= Braga Parque =

Shopping mall in Braga, Portugal

Braga Parque is a shopping mall in the city of Braga, owned by Urbaminho, which is a 70-30% joint between Mundicenter and local businessmen. Second largest mall north of Porto, it opened in 1999 and has a gross leasable area of 50,000 m², 180 stores, including Primark, Zara, Pandora, McDonalds's and others and a nine-screen Cinemas NOS multiplex.

==History==
Braga Parque opened on 13 May 1999, not long after the opening of Bragashopping at Avenida Central in 1996 and Minho Center in 1997. It opened adjacent to the Feira Nova hypermarket (the first from the chain) which opened in 1989. The initial phase included ninety stores, a seven-screen cinema, a health club and an amusement center (Big Fun, from Spanish company CIRSA).
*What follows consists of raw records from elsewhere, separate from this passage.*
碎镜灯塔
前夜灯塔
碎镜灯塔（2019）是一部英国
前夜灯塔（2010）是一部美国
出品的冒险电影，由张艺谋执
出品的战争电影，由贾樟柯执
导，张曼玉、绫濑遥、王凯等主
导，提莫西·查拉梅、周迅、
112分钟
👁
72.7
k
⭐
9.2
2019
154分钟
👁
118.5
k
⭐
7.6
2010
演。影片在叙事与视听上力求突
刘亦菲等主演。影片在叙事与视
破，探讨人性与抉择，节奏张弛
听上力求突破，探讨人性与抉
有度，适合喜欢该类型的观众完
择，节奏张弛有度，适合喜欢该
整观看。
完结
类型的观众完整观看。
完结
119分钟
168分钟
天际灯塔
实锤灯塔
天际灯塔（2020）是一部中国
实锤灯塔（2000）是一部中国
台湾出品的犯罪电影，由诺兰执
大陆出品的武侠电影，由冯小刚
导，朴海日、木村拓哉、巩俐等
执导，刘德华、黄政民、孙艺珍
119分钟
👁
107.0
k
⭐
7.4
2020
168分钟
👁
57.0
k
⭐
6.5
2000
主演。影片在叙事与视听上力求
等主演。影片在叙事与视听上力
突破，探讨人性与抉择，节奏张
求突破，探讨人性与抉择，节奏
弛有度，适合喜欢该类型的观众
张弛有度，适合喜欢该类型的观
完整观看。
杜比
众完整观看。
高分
On 15 November 2007, the first enlargement opened, upgrading to 105 stores and opening the city's Fnac store.

On 1 October 2009, it opened the third phase of its expansion project On 6 March 2010, the existing Feira Nova was replaced by a Pingo Doce.

==Cinemas==
The cinemas opened alongside the mall as a Warner Lusomundo multiplex. Until the renovation, it had seven screens for a total of 1,500 seats. The current configuration opened as part of the first enlargement, increasing the number of screens to nine. One of them at the time of opening was the first Lusomundo screen with RealD 3D technology without a 35mm projector. On 1 July 2011, the mall unveiled its new brand identity.

==Controversies==
In September 2022, it was reported that several stray shopping carts from the mall's Pingo Doce hypermarket which were found broken in the area around the University of Minho.